A steady increase in the use of aggressive fillers and additives to enhance the properties of materials being processed in injection and extrusion molding applications has led to increased wear of conventional iron and nickel based alloy bimetallic lining materials used in injection and extrusion molding equipment.
As a result of this, a carbide bearing alloy providing better resistance to these fillers and additives was developed and because the subject of U. S. Pat. No. 3,836,341. This new alloy contained tungsten carbide particles which were differentially dispersed through the thickness of the bimetallic lining. The differential distribution of the carbides, combined with the fact the tungsten carbide particles are angular in configuration, was said to produce uneven wear rates of bimetallic lining, as well as create a "sandpaper" like effect on the outside diameter of the screw flight. Subsequently, one solution to the uneven wear problem was proposed in U.S. Pat. No. 4,089,466. The aforementioned disadvantages were overcome by the use of tantalum carbides. But shortly thereafter, an upward fluctuation in the cost of tantalum carbide made it economically impractical to manufacture such a carbide bearing alloy.
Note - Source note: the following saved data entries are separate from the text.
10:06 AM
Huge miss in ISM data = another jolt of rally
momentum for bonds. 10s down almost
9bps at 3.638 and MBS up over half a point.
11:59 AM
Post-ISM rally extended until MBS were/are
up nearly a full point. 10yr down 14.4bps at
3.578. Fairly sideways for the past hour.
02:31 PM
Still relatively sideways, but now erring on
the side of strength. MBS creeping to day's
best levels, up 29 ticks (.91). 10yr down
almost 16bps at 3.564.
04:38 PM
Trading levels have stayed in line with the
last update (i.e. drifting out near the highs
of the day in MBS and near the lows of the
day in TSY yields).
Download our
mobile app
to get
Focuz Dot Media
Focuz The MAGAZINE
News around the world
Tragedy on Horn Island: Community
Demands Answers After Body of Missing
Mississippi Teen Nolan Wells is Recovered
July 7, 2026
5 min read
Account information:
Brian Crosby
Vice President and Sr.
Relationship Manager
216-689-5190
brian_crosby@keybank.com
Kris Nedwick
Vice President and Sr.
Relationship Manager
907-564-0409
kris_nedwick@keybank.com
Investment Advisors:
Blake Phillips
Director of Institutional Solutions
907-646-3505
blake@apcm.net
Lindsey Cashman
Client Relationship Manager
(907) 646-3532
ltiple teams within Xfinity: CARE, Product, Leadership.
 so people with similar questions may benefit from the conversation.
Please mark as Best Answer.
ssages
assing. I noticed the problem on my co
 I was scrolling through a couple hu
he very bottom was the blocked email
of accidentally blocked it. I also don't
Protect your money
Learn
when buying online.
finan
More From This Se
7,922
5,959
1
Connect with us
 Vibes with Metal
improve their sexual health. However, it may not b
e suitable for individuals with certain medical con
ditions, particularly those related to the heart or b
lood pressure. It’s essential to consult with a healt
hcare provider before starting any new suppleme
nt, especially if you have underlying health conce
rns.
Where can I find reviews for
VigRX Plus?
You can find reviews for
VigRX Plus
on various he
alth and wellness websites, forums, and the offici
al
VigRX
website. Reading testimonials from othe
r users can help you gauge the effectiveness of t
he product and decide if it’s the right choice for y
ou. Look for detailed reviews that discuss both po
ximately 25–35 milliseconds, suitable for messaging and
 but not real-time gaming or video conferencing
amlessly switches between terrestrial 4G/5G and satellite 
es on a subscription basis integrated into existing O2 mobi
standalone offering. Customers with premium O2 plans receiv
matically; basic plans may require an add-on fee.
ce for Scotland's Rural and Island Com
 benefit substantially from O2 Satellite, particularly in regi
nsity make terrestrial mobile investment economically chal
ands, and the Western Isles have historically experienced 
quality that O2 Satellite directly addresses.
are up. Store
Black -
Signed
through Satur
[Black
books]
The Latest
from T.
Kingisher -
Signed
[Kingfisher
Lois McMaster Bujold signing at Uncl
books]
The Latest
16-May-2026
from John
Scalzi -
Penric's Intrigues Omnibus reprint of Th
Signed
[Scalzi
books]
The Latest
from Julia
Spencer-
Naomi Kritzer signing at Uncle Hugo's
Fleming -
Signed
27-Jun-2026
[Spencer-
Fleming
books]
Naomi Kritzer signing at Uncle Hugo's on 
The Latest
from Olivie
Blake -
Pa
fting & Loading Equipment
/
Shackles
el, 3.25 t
These disadvantages were in turn overcome by using a mixture of vanadium carbide, tungsten carbide and tantalum carbides in the alloy as was taught by U.S. Pat. No. 4,399,198. The use of multiple carbides resulted in substantially uniform carbide concentration throughout the lining thickness. The use of multiple carbides generally solved the differential concentration problem inherent in the single tungsten carbide alloy, yet created other problems. For instance, the carbides, depending on the density, segregate into different layers, though the overall carbide concentration was uniform throughout the lining thickness (See FIG. 3 and FIG. 4). This posed machining problems, especially whenever a counterbore needed to be machined through the bimetallic cylinder. Another problems in that a significant portion of lighter carbides such as titanium carbide and vanadium carbide were dispersed in hone stock layer during the casting operation. This resulted in low volume percent (up to 20%) of carbides in the finished machine alloy. The hardness of the multiple carbide alloy is two to three Rockwell points lower than original tungsten carbide alloys.
It is therefore a primary object of the present invention to provide superior wear and corrosion resistant multiple carbide alloy.
Another object of this present invention is to provide a cylinder containing a multitude of carbides of different densities and morphologies, yet substantially evenly dispersed through each strata of lining thickness.